Problem to work on.
Scan the data for "with" and copy each matching line.

::: Data shown :::

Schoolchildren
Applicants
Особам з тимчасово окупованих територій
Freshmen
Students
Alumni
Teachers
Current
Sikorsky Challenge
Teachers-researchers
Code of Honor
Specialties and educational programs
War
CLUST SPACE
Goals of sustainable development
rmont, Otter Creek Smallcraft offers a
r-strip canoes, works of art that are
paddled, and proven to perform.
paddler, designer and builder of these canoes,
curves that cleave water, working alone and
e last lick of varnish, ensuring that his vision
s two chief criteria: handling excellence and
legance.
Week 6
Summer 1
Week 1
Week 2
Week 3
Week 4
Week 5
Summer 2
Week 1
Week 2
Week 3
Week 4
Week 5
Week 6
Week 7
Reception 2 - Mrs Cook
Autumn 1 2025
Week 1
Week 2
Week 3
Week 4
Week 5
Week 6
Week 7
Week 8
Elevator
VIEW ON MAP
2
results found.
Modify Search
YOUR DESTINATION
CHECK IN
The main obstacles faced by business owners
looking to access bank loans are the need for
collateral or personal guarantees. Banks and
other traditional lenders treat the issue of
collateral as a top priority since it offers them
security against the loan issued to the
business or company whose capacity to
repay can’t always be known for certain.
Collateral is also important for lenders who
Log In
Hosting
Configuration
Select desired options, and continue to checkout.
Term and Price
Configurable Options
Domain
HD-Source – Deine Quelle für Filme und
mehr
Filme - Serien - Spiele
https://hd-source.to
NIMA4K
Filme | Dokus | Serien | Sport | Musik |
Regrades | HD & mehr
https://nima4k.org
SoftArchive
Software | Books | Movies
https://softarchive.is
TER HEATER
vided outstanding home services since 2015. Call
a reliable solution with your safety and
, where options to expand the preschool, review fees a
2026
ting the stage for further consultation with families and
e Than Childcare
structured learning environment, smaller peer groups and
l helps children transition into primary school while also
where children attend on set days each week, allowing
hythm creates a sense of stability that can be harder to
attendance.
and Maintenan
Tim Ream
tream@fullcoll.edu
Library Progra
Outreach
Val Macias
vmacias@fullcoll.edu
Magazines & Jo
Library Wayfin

:::

Written response.
a reliable solution with your safety and
ting the stage for further consultation with families and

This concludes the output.